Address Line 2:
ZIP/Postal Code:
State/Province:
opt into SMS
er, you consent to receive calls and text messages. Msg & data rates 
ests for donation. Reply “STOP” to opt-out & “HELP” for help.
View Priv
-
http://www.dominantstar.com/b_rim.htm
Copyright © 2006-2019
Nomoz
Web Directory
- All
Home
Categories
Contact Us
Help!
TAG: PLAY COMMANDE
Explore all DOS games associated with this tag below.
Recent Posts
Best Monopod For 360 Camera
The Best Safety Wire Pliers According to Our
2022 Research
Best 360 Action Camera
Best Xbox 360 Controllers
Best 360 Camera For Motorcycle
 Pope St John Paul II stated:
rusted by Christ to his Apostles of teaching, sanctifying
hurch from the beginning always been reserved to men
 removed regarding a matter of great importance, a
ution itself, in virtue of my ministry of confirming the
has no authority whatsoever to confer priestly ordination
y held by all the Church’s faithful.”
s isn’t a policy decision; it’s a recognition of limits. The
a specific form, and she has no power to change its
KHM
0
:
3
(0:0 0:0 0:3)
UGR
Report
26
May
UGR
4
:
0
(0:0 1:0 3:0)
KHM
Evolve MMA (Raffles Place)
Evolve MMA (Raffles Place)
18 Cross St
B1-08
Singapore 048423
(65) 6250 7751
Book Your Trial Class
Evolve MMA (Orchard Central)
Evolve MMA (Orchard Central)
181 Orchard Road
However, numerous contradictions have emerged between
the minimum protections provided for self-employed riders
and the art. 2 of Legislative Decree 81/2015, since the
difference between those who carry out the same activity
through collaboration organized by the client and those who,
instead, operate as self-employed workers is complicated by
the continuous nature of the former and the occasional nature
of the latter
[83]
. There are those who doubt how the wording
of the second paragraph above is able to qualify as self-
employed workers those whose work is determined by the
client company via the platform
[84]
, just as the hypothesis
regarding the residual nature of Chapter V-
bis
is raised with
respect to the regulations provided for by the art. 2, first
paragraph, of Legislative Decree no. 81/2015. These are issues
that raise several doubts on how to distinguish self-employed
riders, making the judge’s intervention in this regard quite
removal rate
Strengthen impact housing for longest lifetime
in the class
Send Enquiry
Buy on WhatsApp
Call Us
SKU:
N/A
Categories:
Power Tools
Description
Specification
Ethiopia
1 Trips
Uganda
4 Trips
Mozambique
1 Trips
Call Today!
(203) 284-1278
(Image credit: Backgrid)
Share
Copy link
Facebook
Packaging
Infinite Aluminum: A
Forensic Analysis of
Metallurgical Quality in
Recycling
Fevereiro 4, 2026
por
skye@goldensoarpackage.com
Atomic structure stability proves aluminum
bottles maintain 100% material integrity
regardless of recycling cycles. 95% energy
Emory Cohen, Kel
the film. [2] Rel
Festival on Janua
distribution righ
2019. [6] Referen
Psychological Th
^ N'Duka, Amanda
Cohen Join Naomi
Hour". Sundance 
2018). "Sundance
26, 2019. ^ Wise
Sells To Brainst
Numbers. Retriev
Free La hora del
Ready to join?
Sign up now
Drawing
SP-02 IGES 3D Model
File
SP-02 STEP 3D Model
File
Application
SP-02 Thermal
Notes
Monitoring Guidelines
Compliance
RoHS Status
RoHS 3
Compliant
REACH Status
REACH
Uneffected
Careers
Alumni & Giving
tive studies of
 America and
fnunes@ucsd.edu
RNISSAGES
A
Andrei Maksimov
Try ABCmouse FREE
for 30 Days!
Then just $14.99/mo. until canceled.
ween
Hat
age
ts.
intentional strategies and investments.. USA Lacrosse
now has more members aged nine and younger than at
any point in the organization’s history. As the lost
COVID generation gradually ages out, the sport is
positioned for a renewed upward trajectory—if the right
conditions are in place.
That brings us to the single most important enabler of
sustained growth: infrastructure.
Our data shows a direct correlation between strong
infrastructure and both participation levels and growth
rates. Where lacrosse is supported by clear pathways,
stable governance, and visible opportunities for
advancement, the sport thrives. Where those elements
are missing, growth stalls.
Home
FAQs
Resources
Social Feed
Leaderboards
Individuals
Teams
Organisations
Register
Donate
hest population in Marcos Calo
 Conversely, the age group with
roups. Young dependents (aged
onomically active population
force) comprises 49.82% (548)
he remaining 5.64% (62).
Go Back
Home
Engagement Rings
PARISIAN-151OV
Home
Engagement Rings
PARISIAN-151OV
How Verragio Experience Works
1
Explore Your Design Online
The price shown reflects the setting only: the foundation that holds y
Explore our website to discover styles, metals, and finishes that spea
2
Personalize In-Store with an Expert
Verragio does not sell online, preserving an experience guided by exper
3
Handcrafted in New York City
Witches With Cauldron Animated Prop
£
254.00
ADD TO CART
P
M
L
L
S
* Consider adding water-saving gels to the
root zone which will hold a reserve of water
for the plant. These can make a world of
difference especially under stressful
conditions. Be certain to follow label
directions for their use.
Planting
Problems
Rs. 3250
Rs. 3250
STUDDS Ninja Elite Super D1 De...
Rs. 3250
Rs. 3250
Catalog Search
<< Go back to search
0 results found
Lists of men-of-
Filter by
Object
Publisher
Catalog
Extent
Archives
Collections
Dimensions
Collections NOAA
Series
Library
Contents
····················
→ Work to complete:
Reproduce the listing exactly. Every line stays as it is.

→ Output below:
Address Line 2:
ZIP/Postal Code:
State/Province:
opt into SMS
er, you consent to receive calls and text messages. Msg & data rates 
ests for donation. Reply “STOP” to opt-out & “HELP” for help.
View Priv
-
http://www.dominantstar.com/b_rim.htm
Copyright © 2006-2019
Nomoz
Web Directory
- All
Home
Categories
Contact Us
Help!
TAG: PLAY COMMANDE
Explore all DOS games associated with this tag below.
Recent Posts
Best Monopod For 360 Camera
The Best Safety Wire Pliers According to Our
2022 Research
Best 360 Action Camera
Best Xbox 360 Controllers
Best 360 Camera For Motorcycle
 Pope St John Paul II stated:
rusted by Christ to his Apostles of teaching, sanctifying
hurch from the beginning always been reserved to men
 removed regarding a matter of great importance, a
ution itself, in virtue of my ministry of confirming the
has no authority whatsoever to confer priestly ordination
y held by all the Church’s faithful.”
s isn’t a policy decision; it’s a recognition of limits. The
a specific form, and she has no power to change its
KHM
0
:
3
(0:0 0:0 0:3)
UGR
Report
26
May
UGR
4
:
0
(0:0 1:0 3:0)
KHM
Evolve MMA (Raffles Place)
Evolve MMA (Raffles Place)
18 Cross St
B1-08
Singapore 048423
(65) 6250 7751
Book Your Trial Class
Evolve MMA (Orchard Central)
Evolve MMA (Orchard Central)
181 Orchard Road
However, numerous contradictions have emerged between
the minimum protections provided for self-employed riders
and the art. 2 of Legislative Decree 81/2015, since the
difference between those who carry out the same activity
through collaboration organized by the client and those who,
instead, operate as self-employed workers is complicated by
the continuous nature of the former and the occasional nature
of the latter
[83]
. There are those who doubt how the wording
of the second paragraph above is able to qualify as self-
employed workers those whose work is determined by the
client company via the platform
[84]
, just as the hypothesis
regarding the residual nature of Chapter V-
bis
is raised with
respect to the regulations provided for by the art. 2, first
paragraph, of Legislative Decree no. 81/2015. These are issues
that raise several doubts on how to distinguish self-employed
riders, making the judge’s intervention in this regard quite
removal rate
Strengthen impact housing for longest lifetime
in the class
Send Enquiry
Buy on WhatsApp
Call Us
SKU:
N/A
Categories:
Power Tools
Description
Specification
Ethiopia
1 Trips
Uganda
4 Trips
Mozambique
1 Trips
Call Today!
(203) 284-1278
(Image credit: Backgrid)
Share
Copy link
Facebook
Packaging
Infinite Aluminum: A
Forensic Analysis of
Metallurgical Quality in
Recycling
Fevereiro 4, 2026
por
skye@goldensoarpackage.com
Atomic structure stability proves aluminum
bottles maintain 100% material integrity
regardless of recycling cycles. 95% energy
Emory Cohen, Kel
the film. [2] Rel
Festival on Janua
distribution righ
2019. [6] Referen
Psychological Th
^ N'Duka, Amanda
Cohen Join Naomi
Hour". Sundance 
2018). "Sundance
26, 2019. ^ Wise
Sells To Brainst
Numbers. Retriev
Free La hora del
Ready to join?
Sign up now
Drawing
SP-02 IGES 3D Model
File
SP-02 STEP 3D Model
File
Application
SP-02 Thermal
Notes
Monitoring Guidelines
Compliance
RoHS Status
RoHS 3
Compliant
REACH Status
REACH
Uneffected
Careers
Alumni & Giving
tive studies of
 America and
fnunes@ucsd.edu
RNISSAGES
A
Andrei Maksimov
Try ABCmouse FREE
for 30 Days!
Then just $14.99/mo. until canceled.
ween
Hat
age
ts.
intentional strategies and investments.. USA Lacrosse
now has more members aged nine and younger than at
any point in the organization’s history. As the lost
COVID generation gradually ages out, the sport is
positioned for a renewed upward trajectory—if the right
conditions are in place.
That brings us to the single most important enabler of
sustained growth: infrastructure.
Our data shows a direct correlation between strong
infrastructure and both participation levels and growth
rates. Where lacrosse is supported by clear pathways,
stable governance, and visible opportunities for
advancement, the sport thrives. Where those elements
are missing, growth stalls.
Home
FAQs
Resources
Social Feed
Leaderboards
Individuals
Teams
Organisations
Register
Donate
hest population in Marcos Calo
 Conversely, the age group with
roups. Young dependents (aged
onomically active population
force) comprises 49.82% (548)
he remaining 5.64% (62).
Go Back
Home
Engagement Rings
PARISIAN-151OV
Home
Engagement Rings
PARISIAN-151OV
How Verragio Experience Works
1
Explore Your Design Online
The price shown reflects the setting only: the foundation that holds y
Explore our website to discover styles, metals, and finishes that spea
2
Personalize In-Store with an Expert
Verragio does not sell online, preserving an experience guided by exper
3
Handcrafted in New York City
Witches With Cauldron Animated Prop
£
254.00
ADD TO CART
P
M
L
L
S
* Consider adding water-saving gels to the
root zone which will hold a reserve of water
for the plant. These can make a world of
difference especially under stressful
conditions. Be certain to follow label
directions for their use.
Planting
Problems
Rs. 3250
Rs. 3250
STUDDS Ninja Elite Super D1 De...
Rs. 3250
Rs. 3250
Catalog Search
<< Go back to search
0 results found
Lists of men-of-
Filter by
Object
Publisher
Catalog
Extent
Archives
Collections
Dimensions
Collections NOAA
Series
Library
Contents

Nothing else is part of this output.